Partner(s): Mercedes-Benz, Renault, Ibeo, Innoluce, Modulight, Oplatek, Vaisala, Veoneer, Xenics, Cerema, Technical University Tampere, Ulm University and VTT
Year(s): 2016-2020
Advanced prototype technologies from Hitachi’s European R&D Centre are at the heart of DENSE, an EU project to create a 24/7 all-weather sensor suite.
Real-time perception for autonomous driving designed to work in all weather conditions
Successful autonomous driving needs extended perception based on a smart, reliable and cost-efficient sensing system.
DENSE is tackling one of the most pressing problems of autonomous mobility: enabling vehicles to sense their surroundings in all weather conditions. Severe weather such as snow, heavy rain or fog has long been seen as one of the last technical challenges preventing self-driving cars from being brought to the market. We address this issue with “smart fusion” functionality that uses artificial neural networks to fuse all sensor information at pixel level and to identify the driveable area in real time.
Hitachi designed and developed three elements of the DENSE project:
- High-level functional architecture for sensor data fusion.
- Robust and efficient perception system based on artificial intelligence (AI) to detect the drivable area in real-time.
- New generation of ECU designed specifically for AI.
Environmental awareness is the key
Detecting the drivable area (also known as free space) around a vehicle reliably and in real-time is one of the prerequisites for autonomous driving. This field has seen rapid advances in recent years, thanks to advances in deep learning and the availability of public annotated datasets. The latest projects use convolutional neural networks (CNNs) similar to those used for semantic segmentation (the process of classifying pixels in an image) to infer the free space ahead from images and/or 3D LiDAR.
As well as obstacle avoidance, free space estimation can also be used for road segmentation to facilitate route-planning and decision-making. It has been studied for some time due to its importance and many approaches have been put forward. Most of these have used standard cameras and/or LiDAR as input sensors. More recently, the use of deep neural networks trained to estimate free space by learning from tailored datasets has shown promise. However, this approach typically relies on complex models, whose high accuracy requires a heavy computation burden that is not suitable for on-vehicle embedded devices. And despite promising results, it is not yet clear how to efficiently exploit multi-modal input data from different sensors.
Fusing sensor information
The data delivered by different sensors is processed in separate encoders to extract representative features for each data type. These features are data arrays that contain rich contextual information: in contrast to a pixel that contains RGB information, a feature also includes information extracted from neighbouring pixels. The features are then combined (concatenated) and the decoder transforms them into the CNN’s final output: a class label per pixel. This strategy for data fusion makes it possible to effectively combine multimodal data, creating more robustness and accuracy for the same computational burden.

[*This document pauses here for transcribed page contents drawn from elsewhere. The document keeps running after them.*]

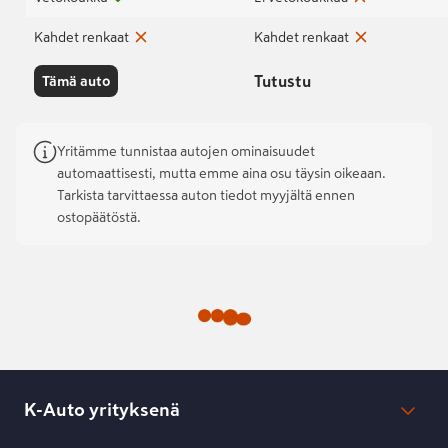
Kahdet renkaat
Kahdet renkaat
Tutustu
Tämä auto
Yritämme tunnistaa autojen ominaisuudet
automaattisesti, mutta emme aina osu täysin oikeaan.
Tarkista tarvittaessa auton tiedot myyjältä ennen
ostopäätöstä.
K-Auto yrityksenä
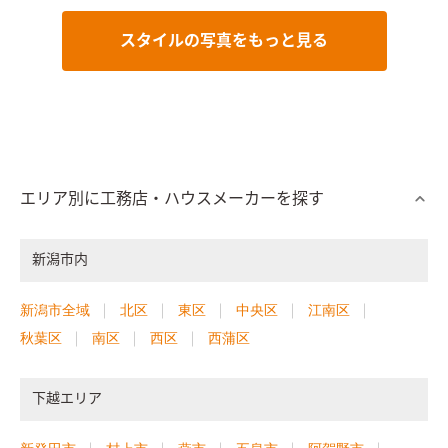
スタイルの写真をもっと見る
エリア別に工務店・ハウスメーカーを探す
新潟市内
新潟市全域
北区
東区
中央区
江南区
秋葉区
南区
西区
西蒲区
下越エリア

Schematic representation of the encoder-decoder CNNs: (top) ENet, (bottom) compact double pipeline cENet2 fusing two sensors
An efficient, robust multi-sensor perception system
At the final DENSE event at CEREMA in Clermont-Ferrand, France, we demonstrated an approach for real-time, drivable road estimation combining a standard RGB camera and 3D LiDAR. The system shows good performance in urban and suburban environments despite a low quantity of training data (less than 300 images).
Hitachi’s solution shows state-of-the-art performance and high robustness, while maintaining real-time capability with over 30 frames per second either on a conventional consumer GPU or even on a low-power FPGA. Its flexibility means this multi-sensor solution can be transferred to other vehicle types including buses, trucks and trams.
By improving hardware and system efficiency, and reducing computational effort, the solution contributes towards a reliable, cost- and resource-efficient solution for safe autonomous mobility. And in the context of vehicle electrification, improved efficiency can improve range and reduce battery costs.